How to Use PostgreSQL to Efficiently Search With Split Fields?

By Digoal.

In some application scenarios, multi-field matching may be required. For example, consider a scenario in which a table includes several fields like artist, track, album, composer, and Lyrics.

In this kind of scenario, users may want to use the word-breaking function to find matches for singers and performers like the Hong Kong singer Andy Lau or Canadian personality Justin Bieber, for example, and have it return TRUE if any field matches. The traditional practice is to establish a word-breaking index on each field and perform the matching one by one. However, this leads to lengthy SQL statements and requires lots of OR operations. Can a better method be used in this scenario?

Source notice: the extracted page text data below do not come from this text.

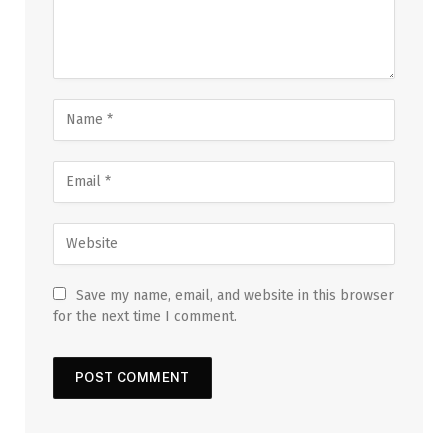
Save my name, email, and website in this browser
for the next time I comment.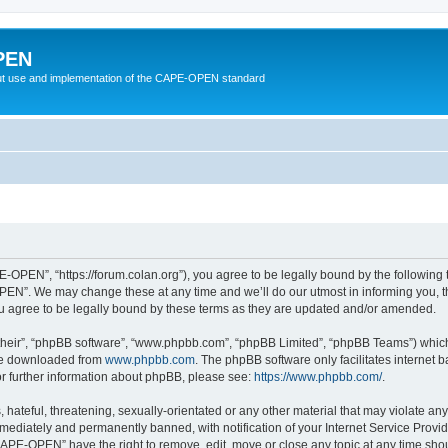
PEN
t use and implementation of the CAPE-OPEN standard
OPEN”, “https://forum.colan.org”), you agree to be legally bound by the following te
N”. We may change these at any time and we’ll do our utmost in informing you, tho
agree to be legally bound by these terms as they are updated and/or amended.
their”, “phpBB software”, “www.phpbb.com”, “phpBB Limited”, “phpBB Teams”) which i
 be downloaded from
www.phpbb.com
. The phpBB software only facilitates internet
or further information about phpBB, please see:
https://www.phpbb.com/
.
 hateful, threatening, sexually-orientated or any other material that may violate an
ediately and permanently banned, with notification of your Internet Service Provide
CAPE-OPEN” have the right to remove, edit, move or close any topic at any time shou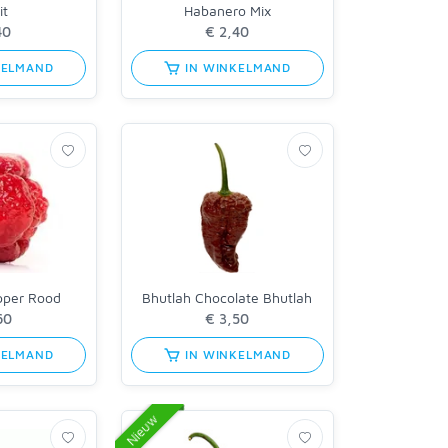
it
Habanero Mix
KELMAND
IN WINKELMAND
pper Rood
Bhutlah Chocolate Bhutlah
KELMAND
IN WINKELMAND
Nieuw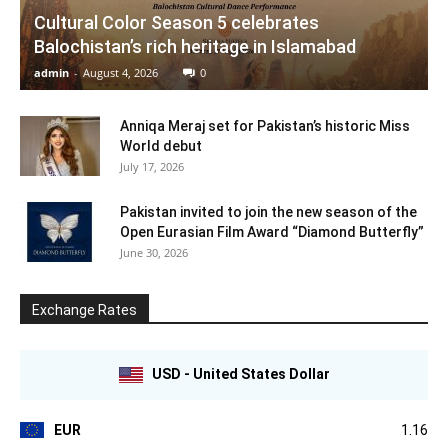
Cultural Color Season 5 celebrates
Balochistan’s rich heritage in Islamabad
admin
-
August 4, 2026
0
Anniqa Meraj set for Pakistan’s historic Miss
World debut
July 17, 2026
Pakistan invited to join the new season of the
Open Eurasian Film Award “Diamond Butterfly”
June 30, 2026
Exchange Rates
USD - United States Dollar
EUR
1.16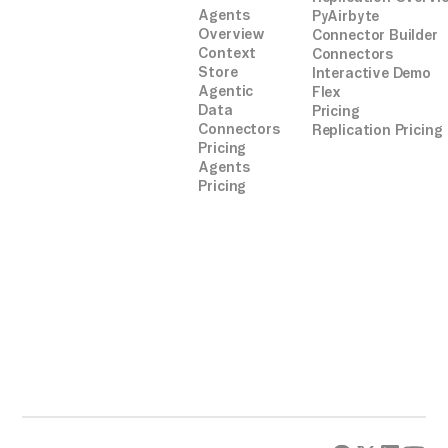
Agents
PyAirbyte
Overview
Connector Builder
Context
Connectors
Store
Interactive Demo
Agentic
Flex
Data
Pricing
Connectors
Replication Pricing
Pricing
Agents
Pricing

Well, actually, the answer's yes. We can convert this whole record into one string and create a word-breaking index on this string. At this point, the question is what is the format of the output, and if this will impact the result of the word-breaking.

Output Record Format in PostgreSQL

Now, create a table and inset the value.

create table t1(id int, c1 text, c2 text, c3 text);    
insert into t1 values (1 , 'speed-fast e5a1cbb8' , 'speed-fast e5a1cbb8' , 'abc');    
  
postgres=# select t1::text from t1;  
                t1                   
-----------------------------------  
 (1,speed-fast e5a1cbb8,speed-fast e5a1cbb8,abc)  
(1 row)  
  
postgres=# \df+ record_out  
                                                                  List of functions  
   Schema   |    Name    | Result data type | Argument data types |  Type  | Security | Volatility |  Owner   | Language | Source code | Description   
------------+------------+------------------+---------------------+--------+----------+------------+----------+----------+-------------+-------------  
 pg_catalog | record_out | cstring          | record              | normal | invoker  | stable     | postgres | internal | record_out  | I/O  
(1 row)

Now consider the source code of the record output src/backend/utils/adt/rowtypes.c.

/*  
 * record_out           - output routine for any composite type.  
 */  
Datum  
record_out(PG_FUNCTION_ARGS)  
{  
...  
        /* And build the result string */  
        initStringInfo(&buf);  
  
        appendStringInfoChar(&buf, '(');  // Use parentheses (()) to enclose the field.  
  
        for (i = 0; i < ncolumns; i++)  
        {  
...  
                if (needComma)  
                        appendStringInfoChar(&buf, ',');  // Use a comma (,) between fields.  
                needComma = true;  
...  
                /* Detect whether we need double quotes for this value */  
                nq = (value[0] == '\0');        /* force quotes for empty string */  
                for (tmp = value; *tmp; tmp++)  
                {  
                        char            ch = *tmp;  
  
                        if (ch == '"' || ch == '\\' ||  
                                ch == '(' || ch == ')' || ch == ',' ||  
                                isspace((unsigned char) ch))  
                        {  
                                nq = true;  
                                break;  
                        }  
                }  
  
                /* And emit the string */  
                if (nq)  
                        appendStringInfoCharMacro(&buf, '"');  // For some types, use the double quotation markers ("")
                for (tmp = value; *tmp; tmp++)  
                {  
                        char            ch = *tmp;  
  
                        if (ch == '"' || ch == '\\')  
                                appendStringInfoCharMacro(&buf, ch);  
                        appendStringInfoCharMacro(&buf, ch);  
                }  
                if (nq)  
                        appendStringInfoCharMacro(&buf, '"');  
        }  
  
        appendStringInfoChar(&buf, ')');  
...

Problems with SCWS Word-Breaking

So it may seem that no problems should occur. Only a comma and double quotes are added. These are all characters and scws should be able to process them.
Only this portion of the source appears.